Crappie are feeding up on Jordan Lake
As September’s summer-fall indecision erodes into the unmistakably fall-like feeling of October, the crappie in North Carolina’s Jordan Lake will breathe a sigh of relief as they fall in line with the shad leaving the main lake and filling the creeks. Guide Freddie Sinclair of Clayton, N.C., is plumbing the depths with a tight-line spread featuring a crappie fisherman’s best friend — minnows.
“The nights are getting cooler, the water temperature is cooling down, and the daylight hours are getting shorter,” said Sinclair, of Sinclair’s Guide Service. “The crappie are starting to feed up a little heavy, concentrating on fattening up for the winter. We will catch some fish shallow — following the shad into the backs of the coves. But the majority of fish will be in the deeper creek channels.”

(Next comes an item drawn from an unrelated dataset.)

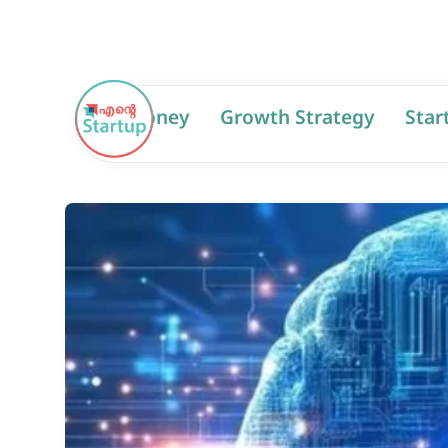
AI
Money
Growth Strategy
Star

Sinclair (919-219-2804) prefers creeks on the upper end of Jordan in October. He said the area around the US 64 bridge at mid-lake doesn’t turn on until November. And he reserves the lower end for lower temperatures. He finds the 16- to 22-foot depth range the most profitable. But he catches fish much shallower in the early morning. Starting in the mouth of a creek, Sinclair hawks his sonar as he follows the channel, hoping for a promising return. If a crappie’s markings are absent — that’s okay — he’s looking for baitfish just as much. Once you find the bait, you’ll find the crappie.

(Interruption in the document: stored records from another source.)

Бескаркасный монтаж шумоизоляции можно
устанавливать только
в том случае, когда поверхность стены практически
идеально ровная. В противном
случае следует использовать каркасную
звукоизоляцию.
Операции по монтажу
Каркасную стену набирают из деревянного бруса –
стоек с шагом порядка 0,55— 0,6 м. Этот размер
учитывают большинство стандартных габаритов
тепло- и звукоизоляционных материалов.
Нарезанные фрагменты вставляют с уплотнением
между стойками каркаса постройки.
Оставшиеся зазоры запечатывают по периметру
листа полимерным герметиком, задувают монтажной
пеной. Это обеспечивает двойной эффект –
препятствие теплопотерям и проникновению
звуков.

Fish vertically along creek mouths
“The mouths of the coves in the creek channel are good places to concentrate,” Sinclair said. “I like to vertically tight-line over these areas. A slower presentation is what I like to do — anything from sitting still to a half-mile an hour at the most. I still use artificial bait, but I use a lot of live bait at this time. A No. 2 gold or red hook tipped with a minnow or a 1/32- to 1/16-ounce jighead tipped with a minnow. If the water is stained or muddy, I like black, orange, chartreuse or pink jigheads. If it’s clear to stained, chartreuse or red work good.”
To fish vertically and/or offset windy conditions, Sinclair hangs a ¼- to a ¾-ounce egg sinker 14 to 16 inches above the bait, resting on a barrel swivel. In tournament situations, he ties a dropper loop 12 inches above the sinker and attaches a second hook and minnow. Sinclair runs a spider rig of eight rods from the bow, using rods from 14 to 16 feet long.